Les dockers toujours mobilisés


Publié / Actualisé
Toujours pas d'avancées dans le conflit opposant direction et dockers de la Sermat. Ces derniers ont entamé ce mercredi 15 mai 2013 leur 13ème jour de grève. Hier mardi, les discussions n'ont pas abouti. Déterminés, les grévistes protestent contre le licenciement de 19 personnes. Depuis le début du conflit, plus d'un millier de conteneurs sont en attente de traitement. Aucune réunion n'est prévue ce mercredi.
Toujours pas d'avancées dans le conflit opposant direction et dockers de la Sermat. Ces derniers ont entamé ce mercredi 15 mai 2013 leur 13ème jour de grève. Hier mardi, les discussions n'ont pas abouti. Déterminés, les grévistes protestent contre le licenciement de 19 personnes. Depuis le début du conflit, plus d'un millier de conteneurs sont en attente de traitement. Aucune réunion n'est prévue ce mercredi.

Pour rappel, hier mardi, la réunion de négociations entre la direction du GIE Sermat et les dockers a été vaine. Aucune solution n'a été trouvée à l'issue de plus d'une heure de discussions. Les deux parties campent sur leur position. Le patronat maintient son plan social portant sur le licenciement de 19 salariés et le transfert du personnel restant au sein d'une autre société. La CGTR est opposée à ces deux décisions et réclame une mise à plat des comptes afin de vérifier la réalité des difficultés financières du GIE Sermat.

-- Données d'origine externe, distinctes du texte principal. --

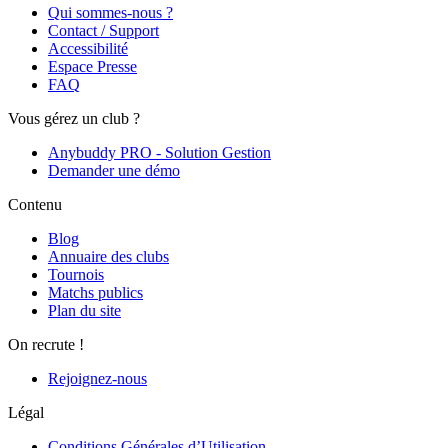
Qui sommes-nous ?
Contact / Support
Accessibilité
Espace Presse
FAQ
Vous gérez un club ?
Anybuddy PRO - Solution Gestion
Demander une démo
Contenu
Blog
Annuaire des clubs
Tournois
Matchs publics
Plan du site
On recrute !
Rejoignez-nous
Légal
Conditions Générales d’Utilisation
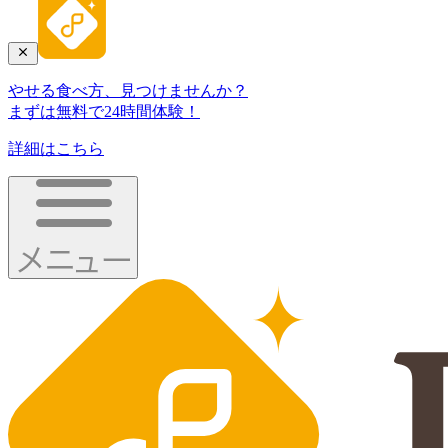
やせる食べ方、見つけませんか？
まずは無料で24時間体験！
詳細はこちら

Par ailleurs, dans un communiqué publié ce mardi après-midi, Jean-Bernard Caroupaye, président de la FNTR (fédération nationale des transporteurs routiers) estime que la stuation actuelle "a des conséquences catastrophiques sur l’activité des transporteurs". Il souligne que "le manque à gagner est énorme surtout notre profession est déjà extrêmement touchée par la crise". Il demande une reprise du dialogue entre les différents acteurs du conflit et il prévient : "si aucune issue favorable n’est trouvée, nous n’excluons pas la possibilité d’une mobilisation des transporteurs dans le Port afin de sensibiliser et d’alerter les pouvoirs publics sur une situation qui n’a que trop duré".